Harish didn’t stop there. In a pointed reference to recent events, he cited a Pakistani airstrike in Khyber Pakhtunkhwa that reportedly killed 30 civilians, including children. “A country that bombs its own people and commits systematic genocide can only resort to exaggeration and propaganda to divert attention,” Harish declared, according to NDTV. The message was clear: Pakistan’s credibility on human rights, especially regarding women, was deeply compromised.
But the most forceful part of Harish’s rebuttal reached back into history. He invoked Operation Searchlight, the notorious 1971 military crackdown by the Pakistani army in what was then East Pakistan (now Bangladesh). “Pakistan conducted Operation Searchlight in 1971 and sanctioned a systematic campaign of genocidal mass rape of 400,000 of its own women citizens,” Harish stated. This military operation, launched on March 25, 1971, under General Tikka Khan—infamously dubbed the “Butcher of Bengal”—saw widespread civilian killings and sexual violence as the Pakistani military sought to crush Bengali nationalism.
“This is the same country which carried out Operation Searchlight in 1971 and sanctioned a systematic plan of mass rape against 4 lakh women by its army,” Harish reminded the council. “The international community is watching Pakistan’s propaganda. The truth is already known.” His words, echoed across Indian and international media, reignited global discussions about one of the most underreported genocides in modern history.
While Operation Searchlight remains a dark chapter for South Asia, it’s rarely invoked so bluntly in diplomatic forums. According to academic historians and human rights organizations, hundreds of thousands of Bengalis were killed, and up to 400,000 women were subjected to mass rape during the operation. The violence ultimately led to the Bangladesh Liberation War, culminating in Pakistan’s defeat and the birth of Bangladesh.

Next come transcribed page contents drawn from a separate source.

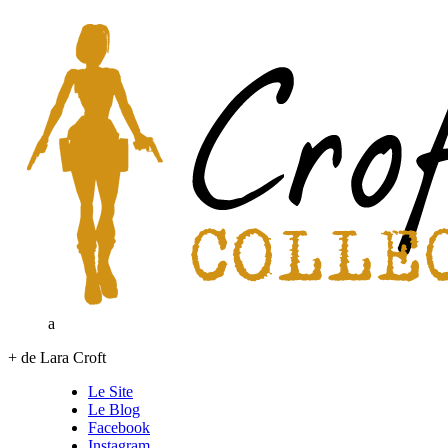
a
+ de Lara Croft
Le Site
Le Blog
Facebook
Instagram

Harish’s intervention at the UNSC was a reminder that, for many, the wounds of 1971 are far from healed.
India’s representative also used the opportunity to reaffirm New Delhi’s position on Jammu and Kashmir. “Jammu and Kashmir was, is, and shall forever remain an integral part of the country,” he said, flatly rejecting Pakistan’s attempts to internationalize the issue. This stance is not new, but the context—coming amid a debate on women’s rights and peacekeeping—underscored India’s determination to keep the narrative focused on its terms.

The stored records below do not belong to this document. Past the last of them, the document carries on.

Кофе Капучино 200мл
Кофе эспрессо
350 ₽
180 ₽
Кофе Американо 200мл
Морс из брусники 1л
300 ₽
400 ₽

In fact, India’s broader diplomatic push over the past year has seen it repeatedly call out Pakistan’s record at global forums. Just a week earlier, at the 60th Session of the UN Human Rights Council in Geneva, India’s delegation criticized Pakistan for “rampant state-sponsored persecution and systemic discrimination” of minorities. “We find it deeply ironic that a country with one of the world’s worst human rights records seeks to lecture others,” said Counsellor KS Mohammed Hussain, representing India. “Their attempts to misuse this forum with fabricated allegations only expose their hypocrisy.”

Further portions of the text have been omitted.